* _Exercise_:
Write out exactly the lines of the material below, beginning at the top and ending at the line that contains "enjaga kolesterol baik (HDL) tetap stabil.".

* _Data for the task_:
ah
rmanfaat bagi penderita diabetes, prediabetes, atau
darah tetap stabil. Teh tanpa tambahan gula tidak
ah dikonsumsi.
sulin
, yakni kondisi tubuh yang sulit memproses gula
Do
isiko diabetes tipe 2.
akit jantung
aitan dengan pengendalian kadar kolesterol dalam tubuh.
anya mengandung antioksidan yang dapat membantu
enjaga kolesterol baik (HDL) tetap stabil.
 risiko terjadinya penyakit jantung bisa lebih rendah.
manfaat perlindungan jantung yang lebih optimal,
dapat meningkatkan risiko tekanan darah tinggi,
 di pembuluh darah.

* _Task response_:
ah
rmanfaat bagi penderita diabetes, prediabetes, atau
darah tetap stabil. Teh tanpa tambahan gula tidak
ah dikonsumsi.
sulin
, yakni kondisi tubuh yang sulit memproses gula
Do
isiko diabetes tipe 2.
akit jantung
aitan dengan pengendalian kadar kolesterol dalam tubuh.
anya mengandung antioksidan yang dapat membantu
enjaga kolesterol baik (HDL) tetap stabil.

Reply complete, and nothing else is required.